To soften financial regulations, bank lobbyists frequently ‘assist’ lawmakers in writing draft legislation that serves to benefit them at the expense of American taxpayers, according to a New York Times investigation.
Lobbyists working for Citigroup Inc., a multinational financial services corporation, wrote 80 percent of a regulation bill that was approved by the House Financial Services Committee this month. Citigroup wrote 70 lines of 85-line bill, which exempts “broad swathes of trades” from new regulation, the Times reported based on e-mails it obtained.
Two paragraphs of the bill were copied “nearly word for word” from what Citigroup drafted. The only difference between the versions were two words, which lawmakers changed to make plural.
The Dodd-Frank Wall Street Reform and Consumer Protection Act, which was signed into law in 2010, inflicted heavy financial regulatory reform following the most recent recession. The bill was pushed into law by Democrats, but now, both Democrats in the House and Senate are siding with bank lobbyists to roll back parts of the regulation overhaul.
The bill drafted primarily by Citigroup this month was starkly opposed by the Treasury Department, but easily made it through the House Financial Services Committee, the Times reports. MapLight, a nonprofit group that analyzes campaign finance records, found that lawmakers who supported Wall Street’s legislation received twice as much in contributions from financial institutions than those who opposed such measures, which appears to indicate that lawmakers’ support can be bought.
This month, Wall Street groups also held fundraising dinners for lawmakers who co-sponsored the bills they backed and in some cases co-wrote. As a reward for siding with bank lobbyists, these lawmakers were granted a dinner in which attendees paid up to $2,500 for a plate.
When questioned by the Times, bank industry officials said that helping draft legislation was a common practice on Capitol Hill, but argued that they do not undermine Dodd-Frank.
“We will provide input if we see a bill and it is something we have interest in,” said Kenneth E. Bentsen Jr., a Wall Street lobbyist. Bentsen is a former lawmaker himself, and many financial institutions’ lobbyists have worked as Capitol Hill aides and staffers before taking on their current roles.

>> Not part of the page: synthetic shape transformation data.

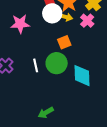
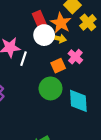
pink cross: (87, 21) -> (75, 57), moved
white line: (36, 65) -> (24, 59), moved, turned 32

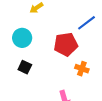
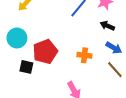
red pentagon: (66, 44) -> (45, 52), moved

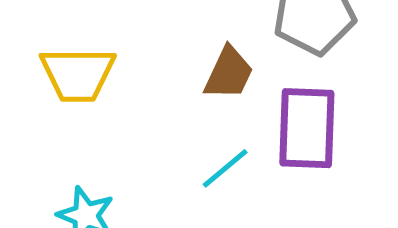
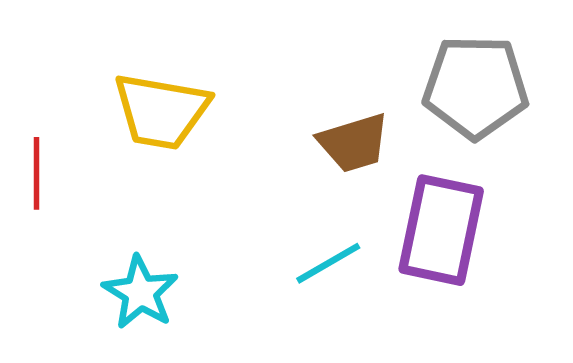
brown trapezoid: (229, 73) -> (354, 143), turned 38

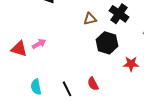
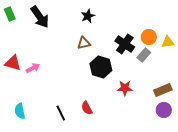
black cross: (119, 14) -> (125, 44), moved
red triangle: (19, 49) -> (13, 63), moved
cyan semicircle: (36, 87) -> (20, 111), moved

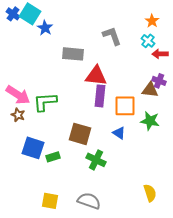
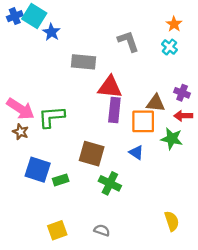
blue cross: (13, 14) -> (15, 16), turned 32
red arrow: (160, 54) -> (183, 116), moved
brown triangle: (150, 90) -> (156, 103), moved
yellow square: (50, 201) -> (57, 230), turned -30
gray semicircle: (89, 201) -> (102, 230), size x0.6

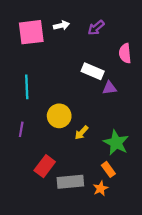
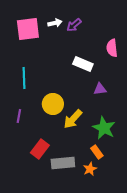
purple arrow: (96, 28) -> (74, 25), moved
purple triangle: (109, 88) -> (100, 89), moved
yellow arrow: (82, 133) -> (73, 119), size x1.5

Jeff Connaughton, a former lobbyist and former congressional staffer, said that Wall Street has so much influence on the Hill that it “skews the thinking of Congress.”
“It’s appalling, it’s disgusting, it’s wasteful and it opens the possibility of conflicts of interest and corruption,” Rep. Jim Himes, a top recipient of Wall Street donations and a former banker at Goldman Sachs, told the Times, admitting his own faults. “It’s unfortunately the world we live in.”